Outra reportagem instrutiva sobre desestatização foi publicada na Folha de anteontem (''Força debate uso de FGTS em privatização'', pág. 2-14). A idéia, já apresentada na coluna de Luís Nassif, foi defendida na central sindical pelo economista Paulo Rabello de Castro.

Trata-se de ampliar o universo de participantes em negócios da China como a venda da Companhia Vale do Rio Doce para a iniciativa privada. Isso seria feito permitindo que trabalhadores usassem seus depósitos no Fundo de Garantia por Tempo de Serviço para comprar ações.

No Brasil, até agora, apenas 310 mil investidores entraram nessa roda, informava o texto. No Reino Unido governado pelo maior ícone da ideologia privatizante, Margaret Thatcher, o processo envolveu 13 milhões de pessoas.

Como acredito que será a opinião de qualquer participante do FGTS, parece-me um bom negócio. Em seis anos de cargos de confiança na Folha, acumulei um saldo razoável no fundo, que rende apenas 3% ao ano. Arriscaria de bom grado parte ou mesmo todo esse precário seguro antidesemprego num investimento que atrai como moscas os maiores capitalistas do país e do mundo.

Eis aí um assunto que pode ser do interesse de grande parcela dos leitores. No mínimo, a imprensa deveria esclarecê-lo melhor, esmiuçar vantagens de desvantagens da operação, quem ganharia e perderia com ela. Mesmo que seja para concluir pela inviabilidade, no Brasil, dessa receita mais completa, coerente e distributiva de modernização, já aprovada no exterior.

''Roda Viva''

Eleonora de Lucena não é alguém que necessite de apoio ou solidariedade, como mostrou segunda-feira na entrevista do programa ''Roda Viva'' com o presidente da República.
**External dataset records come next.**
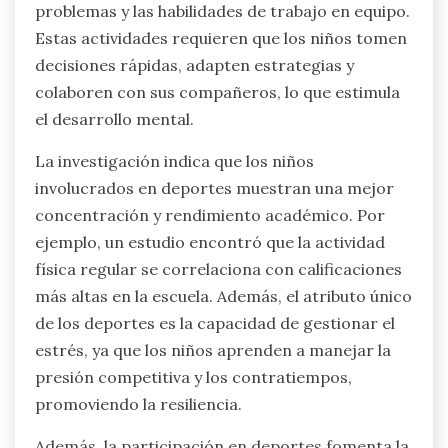
problemas y las habilidades de trabajo en equipo.
Estas actividades requieren que los niños tomen
decisiones rápidas, adapten estrategias y
colaboren con sus compañeros, lo que estimula
el desarrollo mental.
La investigación indica que los niños
involucrados en deportes muestran una mejor
concentración y rendimiento académico. Por
ejemplo, un estudio encontró que la actividad
física regular se correlaciona con calificaciones
más altas en la escuela. Además, el atributo único
de los deportes es la capacidad de gestionar el
estrés, ya que los niños aprenden a manejar la
presión competitiva y los contratiempos,
promoviendo la resiliencia.
Además, la participación en deportes fomenta la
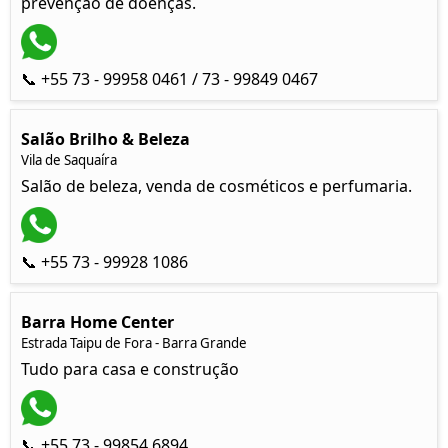
prevenção de doenças.
📞 +55 73 - 99958 0461 / 73 - 99849 0467
Salão Brilho & Beleza
Vila de Saquaíra
Salão de beleza, venda de cosméticos e perfumaria.
📞 +55 73 - 99928 1086
Barra Home Center
Estrada Taipu de Fora - Barra Grande
Tudo para casa e construção
📞 +55 73 - 99854 6894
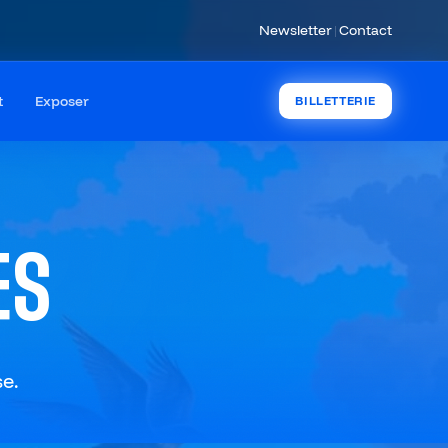
Newsletter
|
Contact
t
Exposer
BILLETTERIE
ES
e.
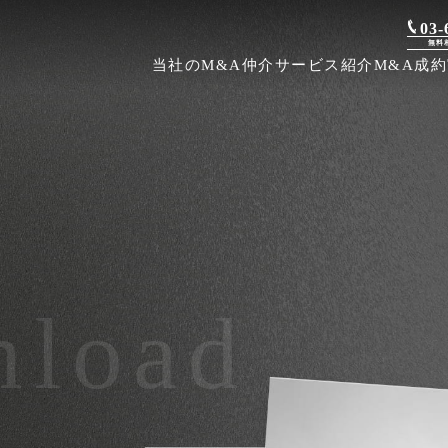
03-
無料
当社のM&A仲介
サービス紹介
M&A成
load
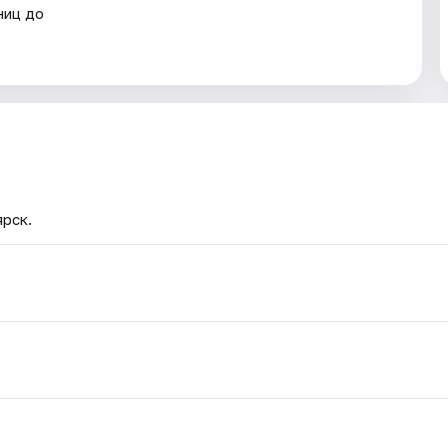
ниц до
ярск.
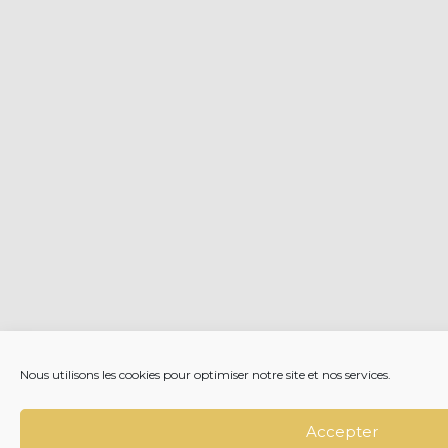
Nous utilisons les cookies pour optimiser notre site et nos services.
Accepter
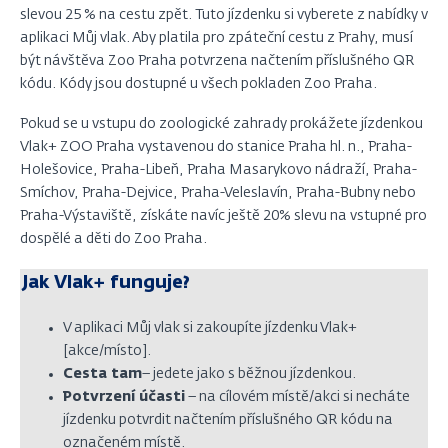
slevou 25 % na cestu zpět. Tuto jízdenku si vyberete z nabídky v
aplikaci Můj vlak. Aby platila pro zpáteční cestu z Prahy, musí
být návštěva Zoo Praha potvrzena načtením příslušného QR
kódu. Kódy jsou dostupné u všech pokladen Zoo Praha.
Pokud se u vstupu do zoologické zahrady prokážete jízdenkou
Vlak+ ZOO Praha vystavenou do stanice Praha hl. n., Praha-
Holešovice, Praha-Libeň, Praha Masarykovo nádraží, Praha-
Smíchov, Praha-Dejvice, Praha-Veleslavín, Praha-Bubny nebo
Praha-Výstaviště, získáte navíc ještě 20% slevu na vstupné pro
dospělé a děti do Zoo Praha.
Jak Vlak+ funguje?
V aplikaci M
ů
j vlak si zakoupíte jízdenku Vlak+
[akce/místo].
Cesta tam
–
jedete jako s běžnou jízdenkou.
Potvrzen
í
úč
asti
–
na cílovém místě/akci si necháte
jízdenku potvrdit načtením příslušného QR kódu na
označeném místě.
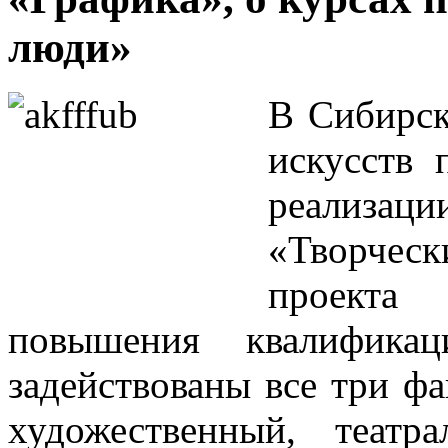
люди»
В Сибирск
искусств 
реализа
«Творче
проекта 
повышения квалифика
задействованы все три ф
художественный, театр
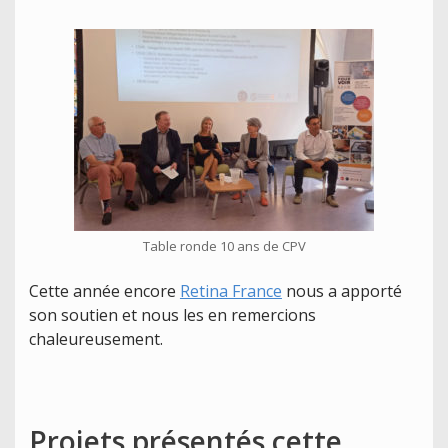
Table ronde 10 ans de CPV
Cette année encore
Retina France
nous a apporté
son soutien et nous les en remercions
chaleureusement.
Projets présentés cette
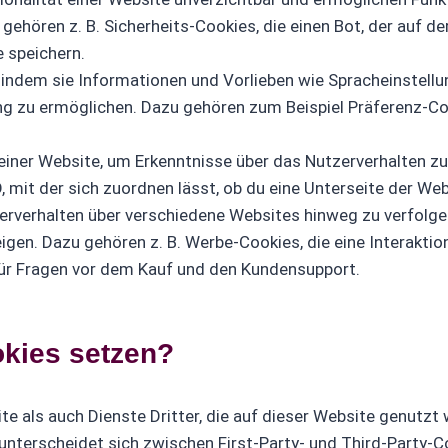
ehören z. B. Sicherheits-Cookies, die einen Bot, der auf der
e speichern.
 indem sie Informationen und Vorlieben wie Spracheinstellu
ung zu ermöglichen. Dazu gehören zum Beispiel Präferenz-Co
ner Website, um Erkenntnisse über das Nutzerverhalten zu
, mit der sich zuordnen lässt, ob du eine Unterseite der We
rverhalten über verschiedene Websites hinweg zu verfolge
igen. Dazu gehören z. B. Werbe-Cookies, die eine Interakti
für Fragen vor dem Kauf und den Kundensupport.
okies setzen?
e als auch Dienste Dritter, die auf dieser Website genutzt 
 unterscheidet sich zwischen First-Party- und Third-Party-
Por isso, limito esta observação ao significado jornalístico de seu enfrentamento televisivo com Fernando Henrique Cardoso.

Um dia depois de ganhar páginas e páginas na Folha para expor sua admirável visão do Brasil, o professor FHC deixou claro que leva a sério a missão proclamada por sua mulher, Ruth Cardoso: disciplinar jornalistas. Não lhe basta a concordância fundamental da imprensa, ideológica e programática, com seu governo.

O presidente-Real quer banir o pouco de espírito crítico que se insinua pelas frestas das discordâncias localizadas sobre a condução do programa (juros altos, desemprego, reformas lentas etc.).

Para calar as perguntas incômodas, vale tudo. Impedir o jornalista de formular por completo sua questão, ao mesmo tempo em que o acusa de interromper sua linha de pensamento. Comparar a taxa de desemprego com a de países que não têm 10% da população excluída da vida social digna. Queixar-se da atribuição de intenções e insinuar as piores em qualquer pergunta ou título que o desagrade. Ignorar dados oficiais que contrariem sua tese e dizer que o interlocutor desconhece informações de que dispõe por ser o presidente da República. Reconhecer um erro para fugir de uma questão fundamental: contra ou a favor do aborto?

Nestes tempos de política-espetáculo, o jogo do jornalismo é esse mesmo: propor armadilhas. Lamentavelmente, de um certo ponto de vista, mas é esse. Joga quem quer. E FHC quer, inclusive por mais quatro anos (embora não admita abertamente). Cabe aos jornalistas evidenciar que as regras não lhe dão a prerrogativa de impugnar lances que não lhe convenham.